The initialization phase of the Benders decomposition algorithm establishes the starting point for the iterative process by setting up the initial master problem, solving the corresponding subproblem, and defining initial bounds on the optimal value. This setup ensures the algorithm begins with a valid relaxation that can be progressively tightened through cuts. The initial master problem is constructed as the linear programming relaxation of the restricted master, disregarding integer constraints on the complicating variables x to yield a feasible starting solution x^0. The auxiliary variable \eta, which approximates the recourse function, is initialized to -\infty (or a sufficiently large negative value) to provide a lower underestimation of the second-stage contribution. Alternatively, in bounded formulations, \eta^0 may be set to a big-M value, where M is a constant larger than any anticipated subproblem objective to prevent unboundedness while allowing initial iterations to proceed.^[1] With x^0 in hand, the subproblem is formulated and solved to assess feasibility for this first-stage decision. If feasible, the optimal dual solution \pi^0 is recovered, enabling the generation of the first optimality cut to refine the master approximation. If infeasible, an extreme ray from the dual subproblem produces the initial feasibility cut, ensuring the master excludes this infeasible x^0 in subsequent solves. Bounds are initialized to frame the optimization gap: the lower bound z_{LB}^0 is taken as the objective value from the initial master solution, c^T x^0 + \eta^0, reflecting a valid relaxation. The upper bound z_{UB}^0 derives from any incumbent feasible solution to the full problem, often obtained via a simple heuristic, relaxation, or trial point such as x = 0 if nonnegative and satisfying supply constraints.^[11] Early-stage degeneracy, arising from multiple optimal dual solutions in the subproblem, can cause cycling or weak cuts; to mitigate this, small perturbations to the subproblem objective coefficients or stabilization techniques—such as aggregate cuts or proximal bundle methods—may be applied to promote diverse extreme points and numerical robustness.
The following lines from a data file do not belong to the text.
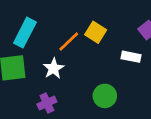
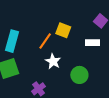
white star: (54, 68) -> (53, 61), moved

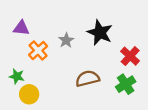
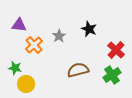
black star: (100, 33) -> (89, 29), size x0.7

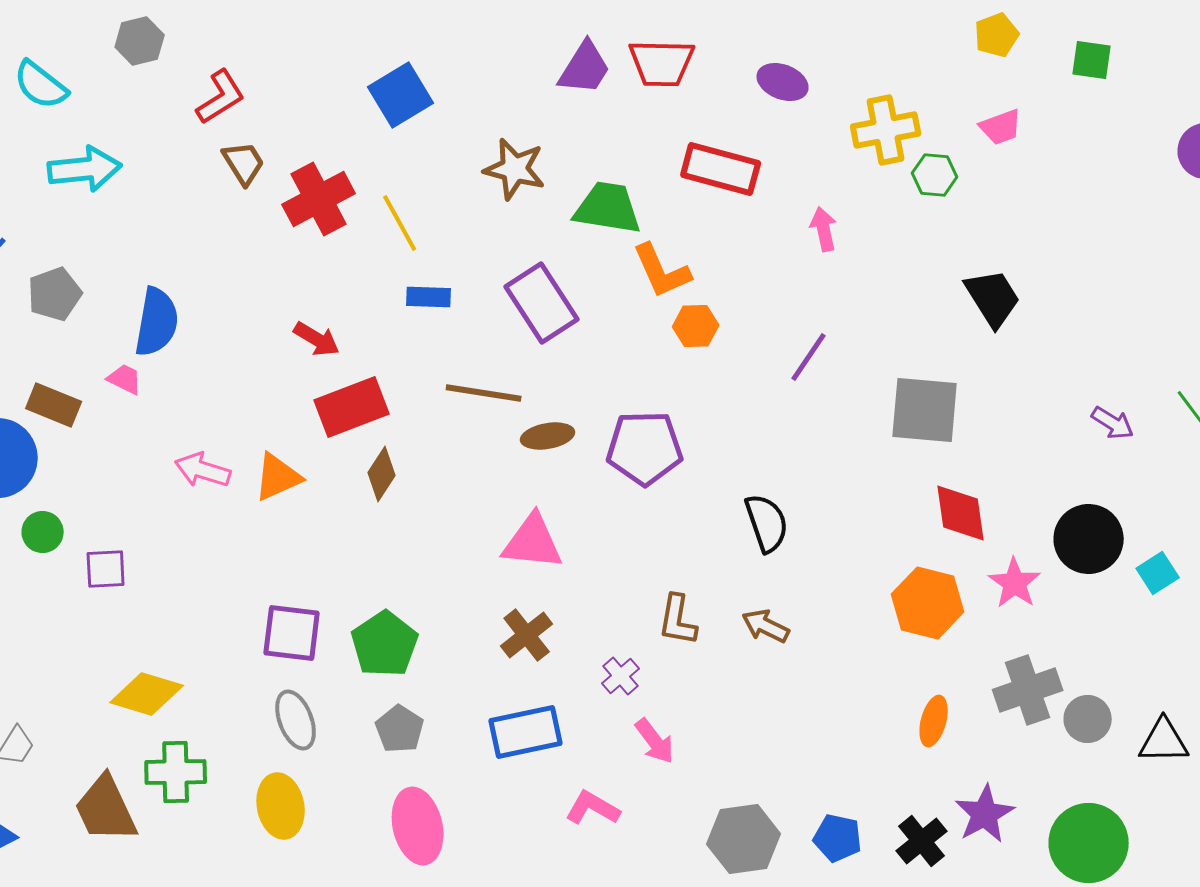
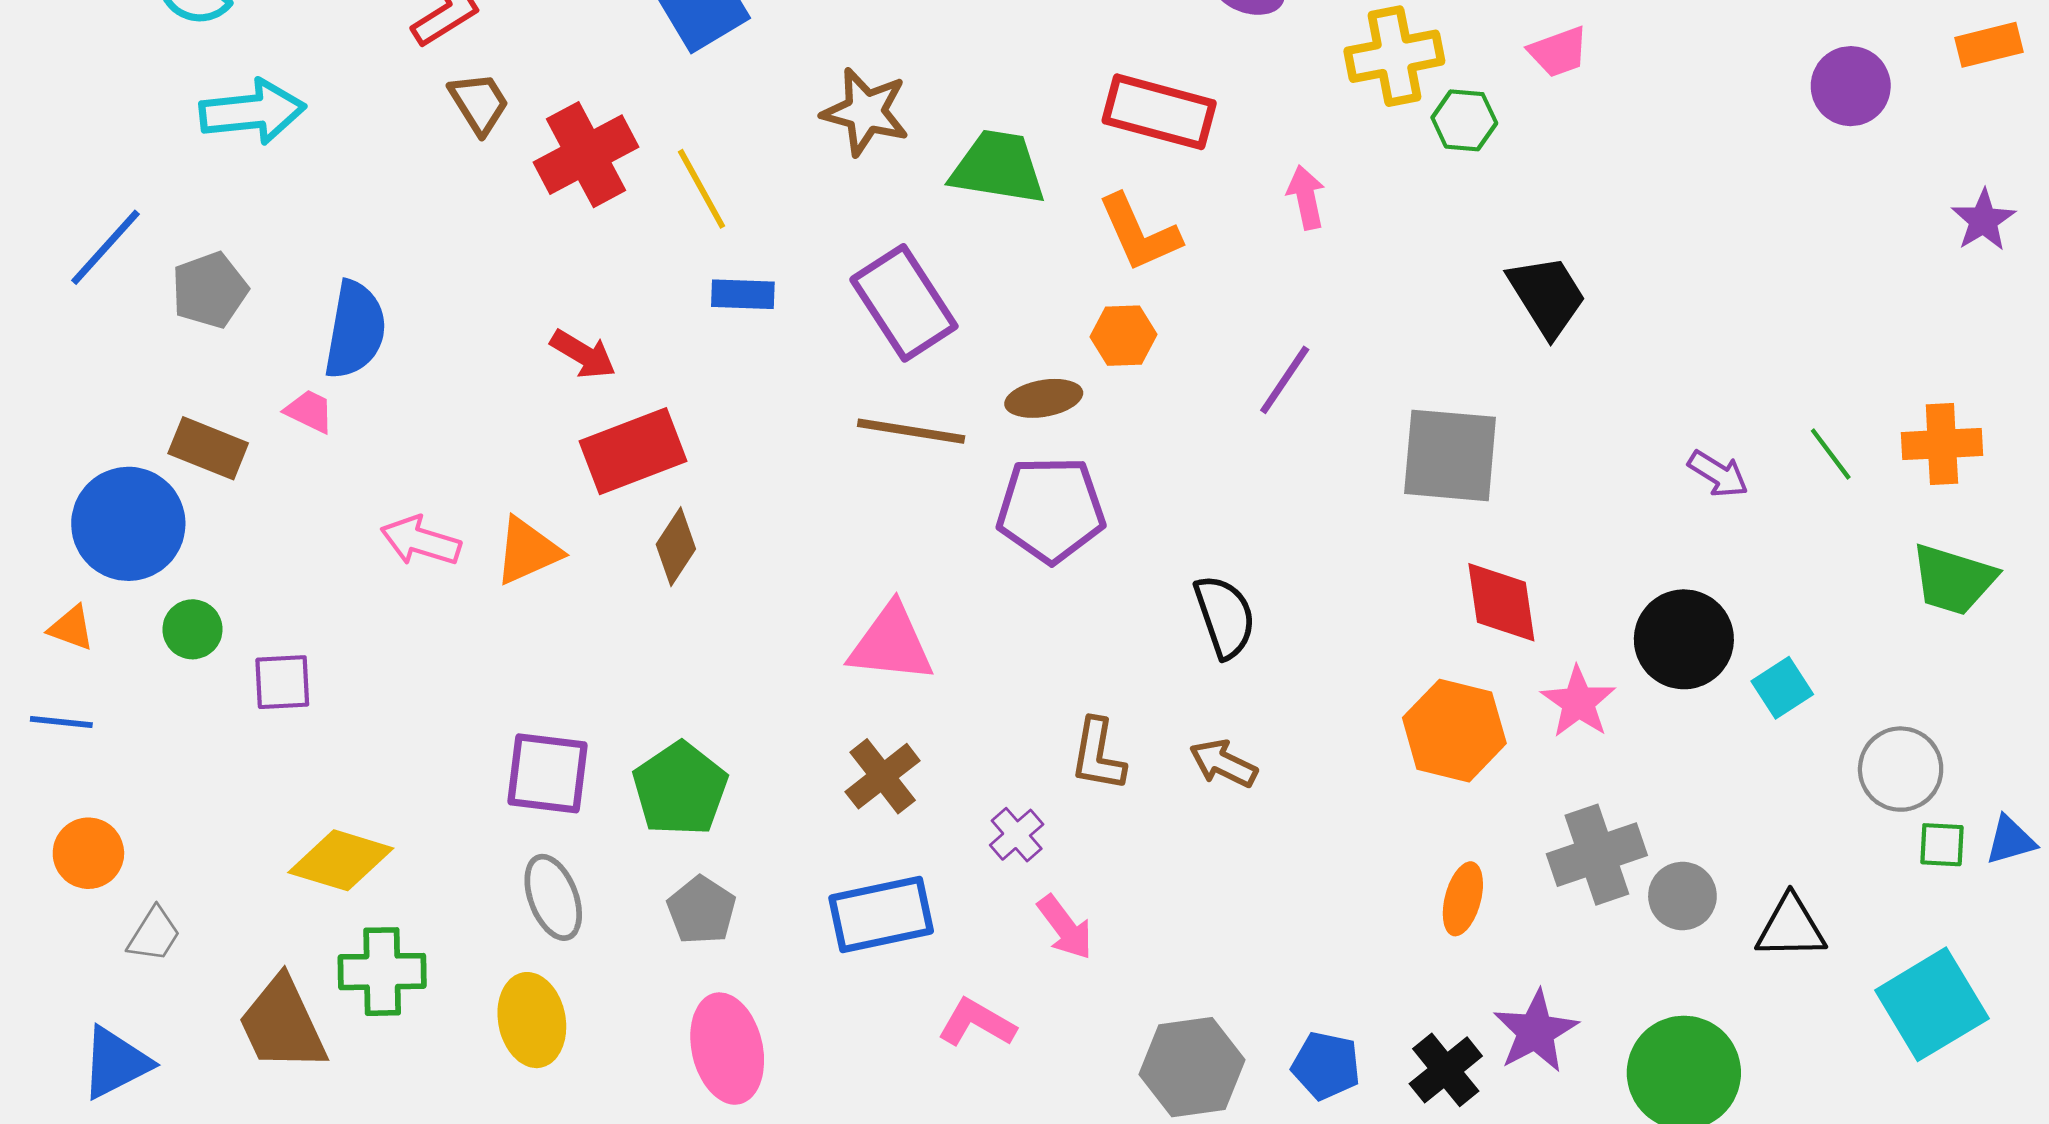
orange L-shape: (662, 271) -> (1139, 233), moved
brown line: (484, 393) -> (911, 431), moved
brown ellipse: (548, 436) -> (1044, 398), moved

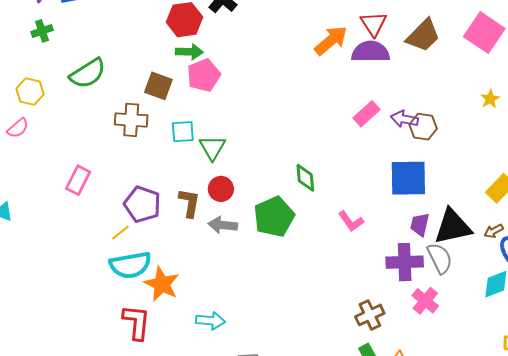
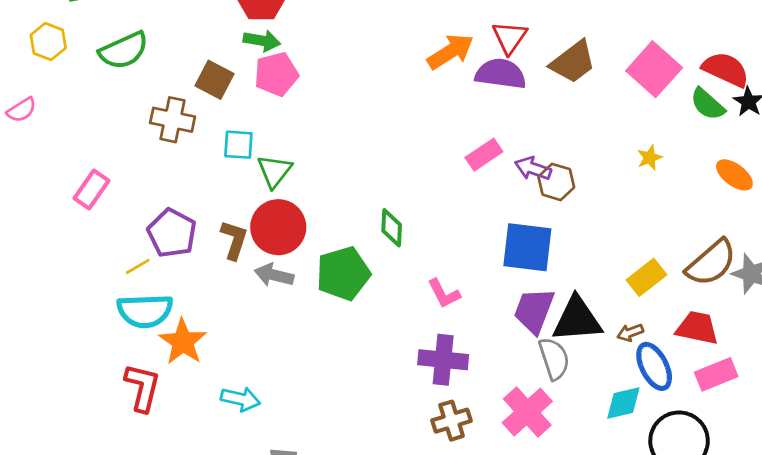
yellow hexagon: (30, 92) -> (48, 42), moved
red circle: (221, 189) -> (278, 227), size x1.6
purple trapezoid: (420, 225) -> (534, 311), size x1.5
purple cross: (405, 262) -> (443, 360), moved
pink cross: (425, 301) -> (527, 412), size x1.4

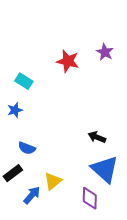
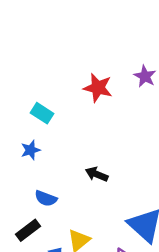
black arrow: (97, 137) -> (97, 174), moved

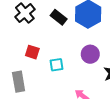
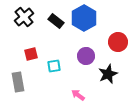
red square: (32, 52) -> (31, 54), turned -32

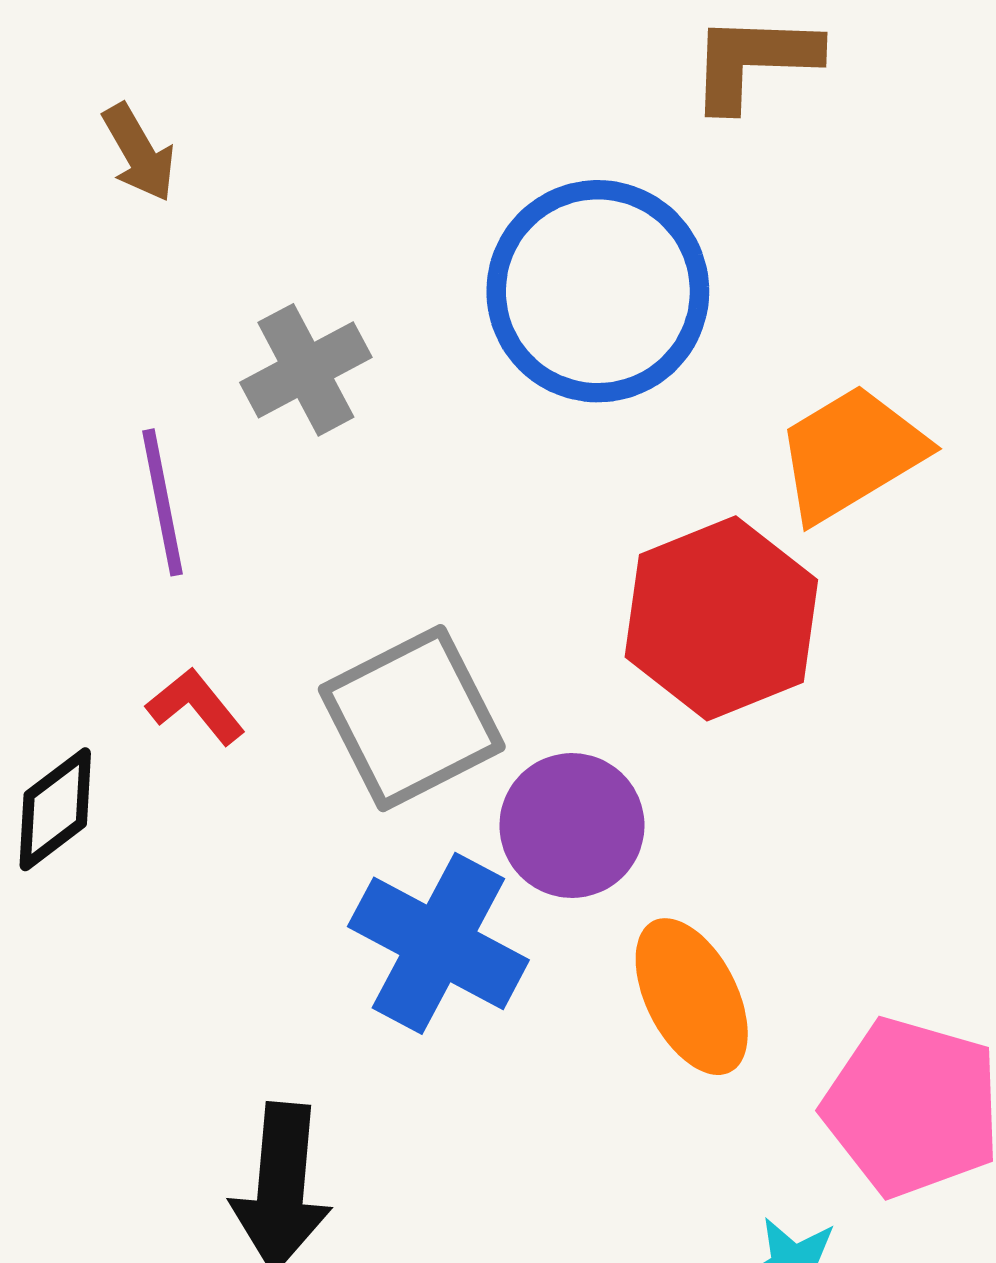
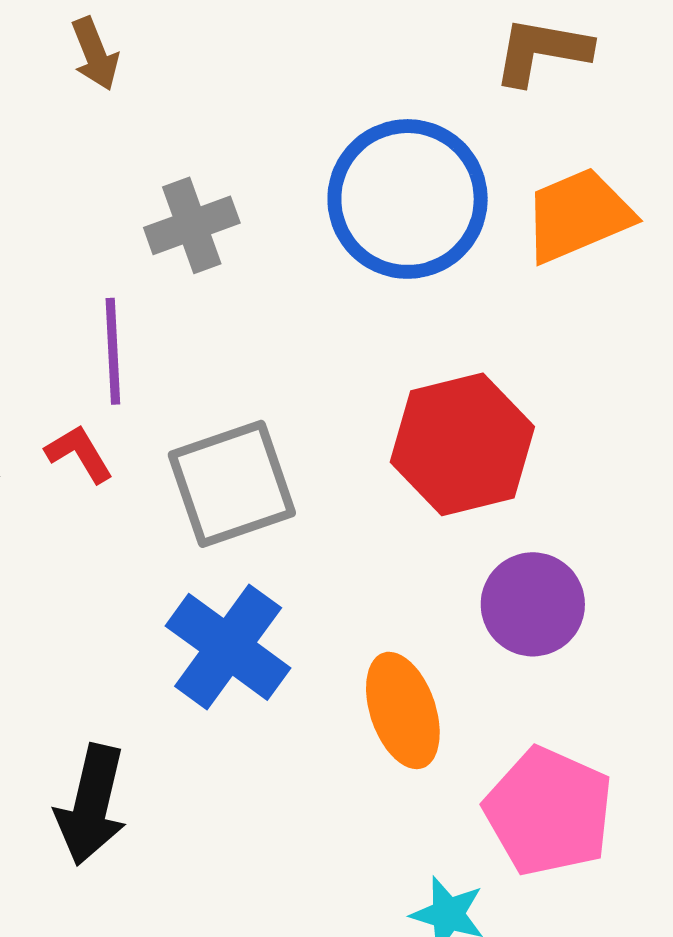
orange trapezoid: (851, 453) -> (578, 215), moved
purple line: (162, 502) -> (113, 351), moved
purple circle: (572, 826) -> (533, 604), moved

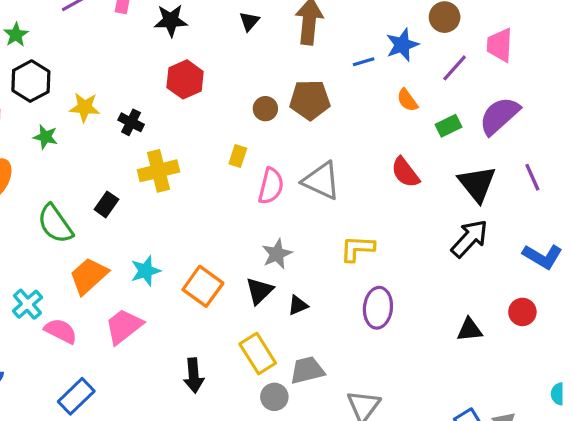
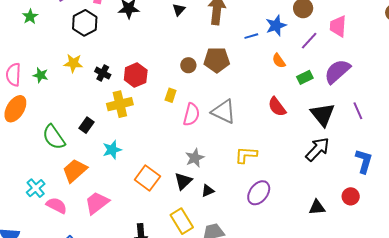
red hexagon: (185, 79) -> (136, 75), moved
black hexagon: (31, 81) -> (85, 23), moved
green star: (45, 137) -> (40, 75), moved
blue L-shape: (543, 256) -> (364, 161), turned -105
cyan star: (146, 271) -> (112, 150), moved
purple ellipse: (378, 308) -> (259, 193), turned 30

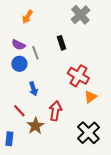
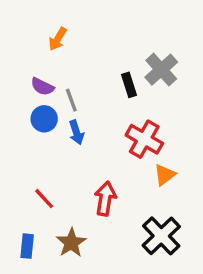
gray cross: (80, 15) -> (161, 70), moved
black rectangle: (61, 43) -> (129, 85), moved
blue arrow: (33, 89) -> (76, 132), moved
brown star: (35, 126) -> (71, 243), moved

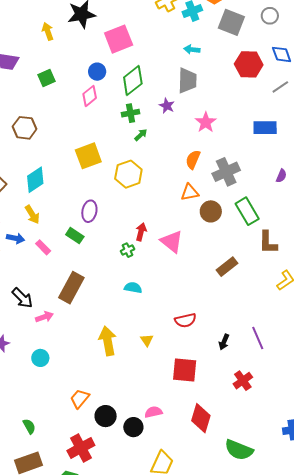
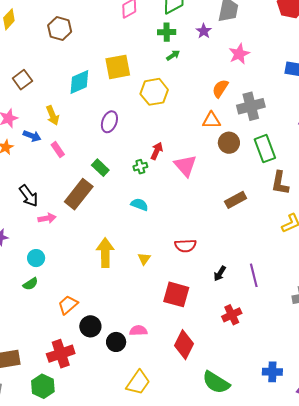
cyan diamond: (35, 180) -> (79, 82), moved
green rectangle: (75, 236) -> (100, 168), moved
green semicircle: (29, 426) -> (30, 284), moved, turned 77

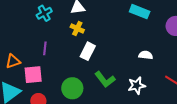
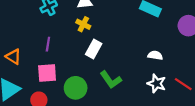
orange triangle: (13, 61) -> (13, 57), turned 49
pink square: (33, 75) -> (47, 73), moved
white star: (137, 86) -> (157, 83), moved, turned 30

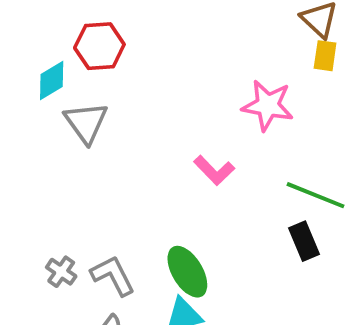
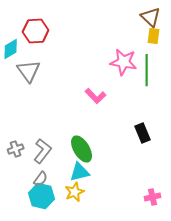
green line: (315, 195) -> (147, 70), moved, turned 68
gray cross: (61, 272) -> (16, 149), turned 35
gray L-shape: (113, 276) -> (43, 151), turned 65

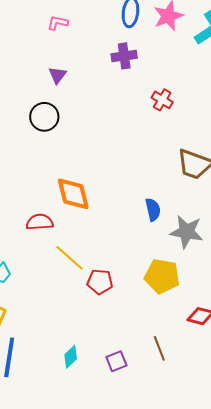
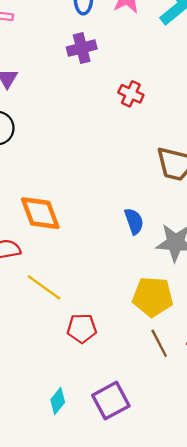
red pentagon: (100, 282) -> (82, 328), moved
brown line: (159, 348) -> (159, 343), moved
purple square: (116, 361) -> (111, 401), size x1.5

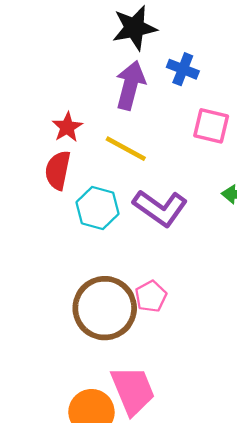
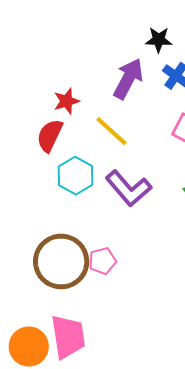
black star: (135, 28) -> (159, 40), moved, size x0.7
The big-M parameter, when used to cap \eta, is chosen as an overestimate of the maximum possible recourse cost (e.g., based on problem-specific bounds like total demand times unit cost), ensuring it does not exclude optimal solutions while maintaining solvability.

Iterative Steps

The iterative steps of Benders decomposition constitute the main loop of the algorithm, where the restricted master problem and subproblem are alternately solved to generate and incorporate cutting planes, progressively tightening the bounds on the optimal solution.^[1] This process refines the approximation of the recourse function until the duality gap closes, leveraging the duality between the primal subproblem and its dual to produce valid cuts.^[4] In the first step of each iteration k, the current restricted master problem is solved to optimality, yielding the solution x^k for the complicating variables and \eta^k as an underestimate of the recourse cost.^[1] This provides a lower bound on the overall objective value, given by c^\top x^k + \eta^k, where c are the costs associated with x.^[4] Next, the subproblem is formed by fixing the complicating variables to x^k and solving either the primal or dual formulation to assess feasibility and compute the recourse value v^k.^[1] If the subproblem is feasible, the optimal dual multipliers \pi^k are used to evaluate v^k; should v^k > \eta^k, an optimality cut is generated as

\eta \geq \zeta^k + \pi^k (b - A x),

where \zeta^k is the constant term derived from the dual objective at x^k, ensuring the cut supports the underestimation of the recourse function.^[4] This cut is added to the master problem, and the total objective c^\top x^k + v^k updates the upper bound, as it represents a feasible solution to the original problem.^[1] If the subproblem is instead infeasible for x^k, a feasibility-checking subproblem (or dual unbounded ray) is solved to obtain multipliers \pi^k satisfying the dual constraints with \pi^k (A x^k - b) > 0.^[4] A feasibility cut

\pi^k (A x - b) \leq 0

is then generated and appended to the master problem, eliminating the infeasible x^k and similar points from future consideration.^[1] The master problem is updated by incorporating the new cut(s)—either optimality or feasibility—and resolved to initiate the next iteration, with lower and upper bounds tracked throughout to monitor progress toward optimality.^[4] To accelerate convergence, techniques such as selecting the most violated cut from a pool or aggregating multiple cuts can be applied, reducing the number of constraints while preserving validity.^[12]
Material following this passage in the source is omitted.